Requirement. Extract, from the listing that follows, each line containing the word "crises".

Data shown.
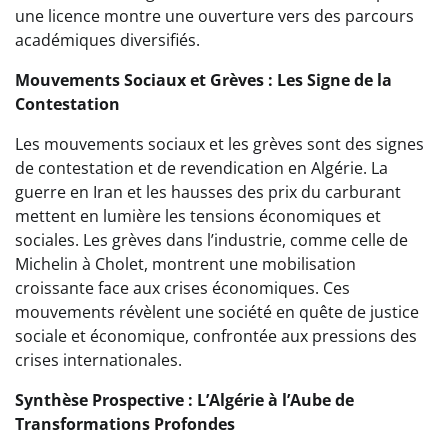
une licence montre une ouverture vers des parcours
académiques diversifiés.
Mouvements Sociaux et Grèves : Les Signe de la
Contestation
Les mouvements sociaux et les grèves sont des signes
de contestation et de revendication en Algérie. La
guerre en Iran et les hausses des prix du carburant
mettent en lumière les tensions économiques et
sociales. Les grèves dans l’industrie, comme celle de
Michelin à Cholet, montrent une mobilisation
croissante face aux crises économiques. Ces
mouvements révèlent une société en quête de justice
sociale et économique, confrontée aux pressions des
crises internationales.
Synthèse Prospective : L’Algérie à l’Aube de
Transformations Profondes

--

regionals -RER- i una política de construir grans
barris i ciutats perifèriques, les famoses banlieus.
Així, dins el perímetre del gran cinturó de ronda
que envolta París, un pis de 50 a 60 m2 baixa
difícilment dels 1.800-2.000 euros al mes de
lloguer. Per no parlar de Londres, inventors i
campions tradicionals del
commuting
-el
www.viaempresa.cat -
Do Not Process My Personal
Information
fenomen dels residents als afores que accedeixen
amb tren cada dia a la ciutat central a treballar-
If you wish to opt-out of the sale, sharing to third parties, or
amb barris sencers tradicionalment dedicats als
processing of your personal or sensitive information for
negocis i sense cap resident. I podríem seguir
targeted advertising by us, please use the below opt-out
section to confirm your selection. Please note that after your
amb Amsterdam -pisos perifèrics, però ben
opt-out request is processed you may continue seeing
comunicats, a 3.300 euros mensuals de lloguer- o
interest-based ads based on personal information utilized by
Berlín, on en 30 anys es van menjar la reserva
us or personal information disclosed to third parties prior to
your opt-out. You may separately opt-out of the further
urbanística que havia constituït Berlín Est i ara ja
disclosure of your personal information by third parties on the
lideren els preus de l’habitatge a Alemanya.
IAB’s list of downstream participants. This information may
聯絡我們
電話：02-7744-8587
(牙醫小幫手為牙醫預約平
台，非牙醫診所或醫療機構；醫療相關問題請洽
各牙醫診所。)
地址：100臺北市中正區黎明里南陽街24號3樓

* * *

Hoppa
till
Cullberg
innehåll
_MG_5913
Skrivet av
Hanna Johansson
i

Solution to the problem.
croissante face aux crises économiques. Ces
crises internationales.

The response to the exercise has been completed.